Amidst Increased Competition, A Bleak Future Ahead for ATV
In the past decade, equity disputes at ATV persisted and coupled with frequent high-level management changes, ATV was at a disadvantage in competing with rival, TVB. ATV now faced another heavy crisis ahead. Due to the Hong Kong government’s intention to expand free public television, urban telecommunications, as well as cable broadband, the availability of free television licenses were announced in December 2009.
Currently, Hong Kong had two free television stations, ATV and TVB, along with four fee-based stations. Three new free television broadcasting stations are expected to enter the market in 2012, including Ricky Wong’s City Telecom, Richard Li’s PCCW, as well as I-Cable TV.
The increase in competition in the free television broadcasting market may pose additional financial difficulties for ATV. Associate Professor, Feng Ying Qian at the City University of Hong Kong School of Journalism and Communication, noted, “ATV is different from TVB and Shaw Brothers in the aspect that ATV does not have real estate and other fixed assets.”
ATV shareholder, Payson Cha, openly stated that free competition in the television broadcasting industry was a negative development for ATV. Mr.

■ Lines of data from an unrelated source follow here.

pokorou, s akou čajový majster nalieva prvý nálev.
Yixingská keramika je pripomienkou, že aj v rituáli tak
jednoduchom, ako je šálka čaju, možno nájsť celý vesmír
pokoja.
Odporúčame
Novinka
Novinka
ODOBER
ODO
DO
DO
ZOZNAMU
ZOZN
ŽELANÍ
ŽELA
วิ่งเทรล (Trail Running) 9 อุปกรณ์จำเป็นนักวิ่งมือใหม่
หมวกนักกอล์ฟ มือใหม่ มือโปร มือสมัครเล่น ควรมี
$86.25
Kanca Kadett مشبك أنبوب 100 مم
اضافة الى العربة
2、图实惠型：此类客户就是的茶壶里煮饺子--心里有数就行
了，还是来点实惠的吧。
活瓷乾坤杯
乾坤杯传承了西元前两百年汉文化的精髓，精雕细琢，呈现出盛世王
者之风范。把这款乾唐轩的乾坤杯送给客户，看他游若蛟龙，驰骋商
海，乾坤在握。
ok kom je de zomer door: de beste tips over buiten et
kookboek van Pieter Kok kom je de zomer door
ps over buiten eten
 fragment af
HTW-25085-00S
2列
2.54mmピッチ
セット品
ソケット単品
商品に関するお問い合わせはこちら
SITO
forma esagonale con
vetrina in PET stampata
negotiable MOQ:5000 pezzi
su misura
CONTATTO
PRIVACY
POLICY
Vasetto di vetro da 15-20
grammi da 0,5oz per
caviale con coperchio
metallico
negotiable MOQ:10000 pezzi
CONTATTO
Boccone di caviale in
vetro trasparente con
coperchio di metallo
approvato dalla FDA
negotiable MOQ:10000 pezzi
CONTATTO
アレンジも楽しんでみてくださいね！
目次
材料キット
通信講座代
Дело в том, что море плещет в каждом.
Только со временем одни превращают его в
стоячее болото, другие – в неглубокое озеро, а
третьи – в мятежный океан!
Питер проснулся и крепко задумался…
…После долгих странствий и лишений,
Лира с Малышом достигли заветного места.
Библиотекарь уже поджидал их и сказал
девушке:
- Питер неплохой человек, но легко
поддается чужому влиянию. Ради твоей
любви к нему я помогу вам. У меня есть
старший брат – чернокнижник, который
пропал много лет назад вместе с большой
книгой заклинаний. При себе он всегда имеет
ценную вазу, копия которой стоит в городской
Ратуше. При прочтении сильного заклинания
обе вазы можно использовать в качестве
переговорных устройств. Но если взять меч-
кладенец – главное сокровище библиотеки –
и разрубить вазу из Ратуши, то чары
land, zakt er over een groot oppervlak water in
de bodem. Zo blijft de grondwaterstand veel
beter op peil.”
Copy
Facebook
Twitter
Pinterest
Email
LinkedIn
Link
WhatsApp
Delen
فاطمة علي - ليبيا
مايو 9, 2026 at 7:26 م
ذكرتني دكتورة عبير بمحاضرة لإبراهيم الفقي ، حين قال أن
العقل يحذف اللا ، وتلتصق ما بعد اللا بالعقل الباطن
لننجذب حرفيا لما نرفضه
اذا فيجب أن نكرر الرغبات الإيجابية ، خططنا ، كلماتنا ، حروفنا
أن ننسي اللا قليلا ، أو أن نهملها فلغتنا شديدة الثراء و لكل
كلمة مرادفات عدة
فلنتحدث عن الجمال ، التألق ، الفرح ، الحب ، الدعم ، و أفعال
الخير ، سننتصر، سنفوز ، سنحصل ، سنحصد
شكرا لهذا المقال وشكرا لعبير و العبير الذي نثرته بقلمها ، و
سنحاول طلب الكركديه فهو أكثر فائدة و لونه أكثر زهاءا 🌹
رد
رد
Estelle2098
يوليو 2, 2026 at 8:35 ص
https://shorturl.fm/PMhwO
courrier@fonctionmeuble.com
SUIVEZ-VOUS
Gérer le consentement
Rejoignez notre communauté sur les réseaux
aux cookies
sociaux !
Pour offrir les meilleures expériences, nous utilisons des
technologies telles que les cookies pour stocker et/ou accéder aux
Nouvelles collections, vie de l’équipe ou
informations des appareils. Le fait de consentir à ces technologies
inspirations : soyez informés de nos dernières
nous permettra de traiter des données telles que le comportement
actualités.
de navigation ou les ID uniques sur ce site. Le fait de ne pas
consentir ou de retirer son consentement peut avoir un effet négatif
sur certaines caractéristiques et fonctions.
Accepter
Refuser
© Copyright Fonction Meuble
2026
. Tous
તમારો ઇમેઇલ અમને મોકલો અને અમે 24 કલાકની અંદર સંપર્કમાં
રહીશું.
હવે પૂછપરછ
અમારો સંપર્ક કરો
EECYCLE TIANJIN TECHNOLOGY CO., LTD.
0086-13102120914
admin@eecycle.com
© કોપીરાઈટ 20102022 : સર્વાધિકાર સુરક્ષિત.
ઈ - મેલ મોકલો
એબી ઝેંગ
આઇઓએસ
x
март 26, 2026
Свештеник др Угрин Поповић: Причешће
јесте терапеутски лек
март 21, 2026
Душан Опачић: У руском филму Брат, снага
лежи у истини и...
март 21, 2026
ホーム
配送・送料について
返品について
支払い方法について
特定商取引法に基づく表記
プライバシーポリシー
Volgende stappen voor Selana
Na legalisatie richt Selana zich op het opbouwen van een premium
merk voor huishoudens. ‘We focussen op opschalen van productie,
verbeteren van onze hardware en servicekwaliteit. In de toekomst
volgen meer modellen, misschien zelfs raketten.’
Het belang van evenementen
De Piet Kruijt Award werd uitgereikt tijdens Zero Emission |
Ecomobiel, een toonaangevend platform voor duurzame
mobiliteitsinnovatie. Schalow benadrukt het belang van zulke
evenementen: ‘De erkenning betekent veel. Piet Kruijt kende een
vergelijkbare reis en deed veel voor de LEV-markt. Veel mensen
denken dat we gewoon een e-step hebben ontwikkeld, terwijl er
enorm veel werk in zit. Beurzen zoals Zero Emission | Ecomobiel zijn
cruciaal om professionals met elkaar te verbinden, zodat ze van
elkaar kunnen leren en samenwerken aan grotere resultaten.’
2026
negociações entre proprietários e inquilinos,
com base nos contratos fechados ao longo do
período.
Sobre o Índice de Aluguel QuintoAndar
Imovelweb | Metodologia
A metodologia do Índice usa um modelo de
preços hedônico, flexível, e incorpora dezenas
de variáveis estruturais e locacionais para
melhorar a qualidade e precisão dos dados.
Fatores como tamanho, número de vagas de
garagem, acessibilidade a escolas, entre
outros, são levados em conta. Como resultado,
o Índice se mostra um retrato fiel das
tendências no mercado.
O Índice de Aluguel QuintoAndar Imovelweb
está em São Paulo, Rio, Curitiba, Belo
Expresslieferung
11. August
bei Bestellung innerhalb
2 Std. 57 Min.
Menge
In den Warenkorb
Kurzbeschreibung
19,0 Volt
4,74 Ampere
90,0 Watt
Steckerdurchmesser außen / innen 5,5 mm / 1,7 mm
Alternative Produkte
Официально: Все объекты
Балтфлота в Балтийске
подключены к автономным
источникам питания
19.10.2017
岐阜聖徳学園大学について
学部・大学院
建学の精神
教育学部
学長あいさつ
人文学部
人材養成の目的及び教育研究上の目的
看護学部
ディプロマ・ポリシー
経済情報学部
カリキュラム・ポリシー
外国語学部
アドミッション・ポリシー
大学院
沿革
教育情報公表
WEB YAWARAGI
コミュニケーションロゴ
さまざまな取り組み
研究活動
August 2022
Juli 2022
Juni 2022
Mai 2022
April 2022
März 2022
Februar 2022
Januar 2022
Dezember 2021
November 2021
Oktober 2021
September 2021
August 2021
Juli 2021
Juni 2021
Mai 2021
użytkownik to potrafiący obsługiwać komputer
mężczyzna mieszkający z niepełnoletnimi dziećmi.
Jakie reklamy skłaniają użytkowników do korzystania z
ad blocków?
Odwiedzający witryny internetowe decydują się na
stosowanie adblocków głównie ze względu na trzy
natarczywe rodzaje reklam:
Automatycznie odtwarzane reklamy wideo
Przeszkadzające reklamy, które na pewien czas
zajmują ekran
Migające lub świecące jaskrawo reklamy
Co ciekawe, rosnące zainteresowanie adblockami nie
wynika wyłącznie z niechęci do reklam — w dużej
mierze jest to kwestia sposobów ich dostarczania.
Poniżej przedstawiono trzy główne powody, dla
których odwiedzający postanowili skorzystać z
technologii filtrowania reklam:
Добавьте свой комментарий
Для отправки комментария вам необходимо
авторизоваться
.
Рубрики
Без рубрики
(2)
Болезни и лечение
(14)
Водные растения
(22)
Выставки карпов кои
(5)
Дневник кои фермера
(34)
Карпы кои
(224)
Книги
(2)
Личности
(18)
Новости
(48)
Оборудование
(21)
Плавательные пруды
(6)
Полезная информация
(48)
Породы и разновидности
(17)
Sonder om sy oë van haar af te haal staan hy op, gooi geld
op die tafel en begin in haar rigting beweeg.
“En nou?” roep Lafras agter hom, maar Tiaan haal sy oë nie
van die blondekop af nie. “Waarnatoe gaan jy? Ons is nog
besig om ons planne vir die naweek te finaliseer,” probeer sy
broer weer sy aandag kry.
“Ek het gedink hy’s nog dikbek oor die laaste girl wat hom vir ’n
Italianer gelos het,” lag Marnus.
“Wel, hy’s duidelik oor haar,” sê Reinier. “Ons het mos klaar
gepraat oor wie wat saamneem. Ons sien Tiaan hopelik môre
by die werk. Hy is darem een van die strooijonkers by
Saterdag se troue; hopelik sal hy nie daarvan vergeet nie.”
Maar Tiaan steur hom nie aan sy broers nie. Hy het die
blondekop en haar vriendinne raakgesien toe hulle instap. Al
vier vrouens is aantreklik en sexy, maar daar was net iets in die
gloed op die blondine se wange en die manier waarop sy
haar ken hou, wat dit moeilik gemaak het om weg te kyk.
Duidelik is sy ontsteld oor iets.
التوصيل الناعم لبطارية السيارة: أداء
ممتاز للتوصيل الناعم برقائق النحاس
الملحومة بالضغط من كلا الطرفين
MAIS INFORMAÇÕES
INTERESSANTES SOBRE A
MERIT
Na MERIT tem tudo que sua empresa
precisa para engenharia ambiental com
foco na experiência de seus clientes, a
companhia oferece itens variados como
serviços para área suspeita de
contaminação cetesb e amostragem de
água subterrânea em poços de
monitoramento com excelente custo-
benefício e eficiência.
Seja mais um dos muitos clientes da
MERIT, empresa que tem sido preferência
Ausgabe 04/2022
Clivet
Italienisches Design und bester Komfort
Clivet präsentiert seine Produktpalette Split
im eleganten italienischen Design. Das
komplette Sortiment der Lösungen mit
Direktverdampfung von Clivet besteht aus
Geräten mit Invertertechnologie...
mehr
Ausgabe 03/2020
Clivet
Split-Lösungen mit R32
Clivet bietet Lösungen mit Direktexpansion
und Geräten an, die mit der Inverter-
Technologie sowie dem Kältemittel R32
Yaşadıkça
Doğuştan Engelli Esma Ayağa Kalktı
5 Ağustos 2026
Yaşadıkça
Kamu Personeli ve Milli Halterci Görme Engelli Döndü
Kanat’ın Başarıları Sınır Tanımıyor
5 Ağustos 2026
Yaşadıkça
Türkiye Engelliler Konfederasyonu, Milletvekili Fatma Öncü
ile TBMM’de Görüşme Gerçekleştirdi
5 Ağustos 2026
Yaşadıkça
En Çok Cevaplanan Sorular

Cha stated, “For the audience, more competition and more choices are good things. However, for ATV, this is a very bad development.”
Excerpt from Sohu.com
Jayne: This may indeed be the end for ATV, who has lacked in-house quality programming for the last two members. The in-fighting among majority shareholders, Tsai Eng Ming and Payson Cha did not help ATV achieve a forward-thinking plan either.